— Вы сможете изложить все это на бумаге и подробнее? — спросил майор.
Пелипенко замолчал и несколько минут смотрел на Величко. В его темных глазах тлел огонек ненависти.
— Давайте бумагу! — наконец сказал он. — Бумагу и побольше папирос… Буду писать свое завещание этому паскудному миру, к которому ничего не испытываю, кроме ненависти. Напишу и закончу: будьте вы все прокляты! Все, все — и немцы, и русские, и американцы! Весь мир…
Майор пододвинул стопку бумаги, коробку папирос и легкую пластмассовую чернильницу.
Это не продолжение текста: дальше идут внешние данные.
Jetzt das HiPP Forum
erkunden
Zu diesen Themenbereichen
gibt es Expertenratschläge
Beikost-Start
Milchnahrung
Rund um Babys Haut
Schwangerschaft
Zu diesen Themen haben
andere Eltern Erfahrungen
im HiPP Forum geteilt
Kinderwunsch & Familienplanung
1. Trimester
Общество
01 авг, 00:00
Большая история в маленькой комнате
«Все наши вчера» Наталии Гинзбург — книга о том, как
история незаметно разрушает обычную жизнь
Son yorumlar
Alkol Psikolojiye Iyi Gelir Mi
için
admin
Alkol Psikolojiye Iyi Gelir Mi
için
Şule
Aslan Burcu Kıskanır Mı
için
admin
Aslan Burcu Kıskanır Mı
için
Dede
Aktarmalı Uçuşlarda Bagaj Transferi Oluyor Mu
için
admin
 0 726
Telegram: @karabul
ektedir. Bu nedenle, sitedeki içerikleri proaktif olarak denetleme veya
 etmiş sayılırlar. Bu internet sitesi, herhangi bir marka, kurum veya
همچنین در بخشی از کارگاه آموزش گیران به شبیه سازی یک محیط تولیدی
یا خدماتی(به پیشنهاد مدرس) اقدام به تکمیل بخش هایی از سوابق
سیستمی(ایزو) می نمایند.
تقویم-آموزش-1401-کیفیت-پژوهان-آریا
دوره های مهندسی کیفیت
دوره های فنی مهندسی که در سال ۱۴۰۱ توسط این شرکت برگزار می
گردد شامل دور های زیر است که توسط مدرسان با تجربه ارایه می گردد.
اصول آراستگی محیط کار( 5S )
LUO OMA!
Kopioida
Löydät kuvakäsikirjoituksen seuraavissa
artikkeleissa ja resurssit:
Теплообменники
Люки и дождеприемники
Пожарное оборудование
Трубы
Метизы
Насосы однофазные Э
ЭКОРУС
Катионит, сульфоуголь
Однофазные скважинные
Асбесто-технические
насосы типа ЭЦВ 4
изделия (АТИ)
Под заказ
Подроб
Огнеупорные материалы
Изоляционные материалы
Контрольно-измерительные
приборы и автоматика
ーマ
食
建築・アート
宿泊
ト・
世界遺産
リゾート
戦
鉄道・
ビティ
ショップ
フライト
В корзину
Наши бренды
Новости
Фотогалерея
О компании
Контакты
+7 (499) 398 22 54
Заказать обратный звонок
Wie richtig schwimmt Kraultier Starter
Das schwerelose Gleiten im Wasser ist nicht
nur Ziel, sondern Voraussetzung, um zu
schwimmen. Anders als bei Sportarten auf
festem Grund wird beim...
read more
Шпион закурил, жадно затянулся дымом, и его перо забегало по бумаге…
Шли часы. За окнами спустилась тихая ночь. Майор задернул шторы и включил свет, а Пелипенко все еще писал. Его крупное лицо вдергивалось от злобы, широкий подбородок подрагивал… Николай смотрел на шпиона со смешанным чувством острой брезгливости, враждебности и горького изумления. Ему не хотелось верить, что среди людей могут быть такие выродки, живущие только во имя змеиной, слепой ненависти, не имеющие в сердце ничего святого…
В двенадцатом часу ночи майор Величко закончил чтение показаний Пелипенко и вызвал конвоира.
— Уведите арестованного! — приказал он.
Пелипенко поднялся со стула, плюнул на ковер и, забрав из коробки оставшиеся папиросы, проговорил:
— Уговаривал меня этот самый подлец мистер Ральф опорожнить, десяток ампул в реку, откуда люди воду берут, да я отказался…
— Вы об этом написали! — сухо проговорил майор.
Опустив голову и сгорбившись, Пелипенко вышел из кабинета. Майор сложил его показания в папку и запер в сейф.
— Пошли, Николай, — хмуро проговорил он.
Прежде чем выйти на улицу, майор зашел в умывальную и долго, тщательно мыл руки…
На улице было очень тепло. Легкий ветерок доносил сладковатый запах цветущих акаций. Прямо по середине асфальтированной улицы шли, взявшись под руки, юноши и девушки. Они улыбались и пели песню:
Любимая, родная,
Страна моя большая…
Майор бросил взгляд на сумрачное лицо Белявина и спросил:
— Чего ты такой мрачный?
— Нет, я не мрачный, Федор Иванович, — ответил Николай, — Я не мрачный… Но просто противно мне, тошновато после встречи с этой поганью Пелипенко…
— А вот нам и поручено народом выводить эту погань! — уверенно ответил майор. — Не должно быть погани на нашей земле! Не должно! Ведь смотри, как хорошо, как радостно и красиво у нас!
Величко указал вдаль. Прямая, как стрела, протянулась, залитая электрическим светом, улица. По ней гуляли люди. Рослые акации роняли на головы гуляющим белые цветочные лепестки…
Майор взял Николая под руку.
— Знаешь что, Николай? — воскликнул он. — Давай завтра на рассвете возьмем удочки, сядем в автобус да и катанем в Каширскую, к Надюше? Я выговорю у начальства пару дней отпуска. Как ты смотришь на такое предложение?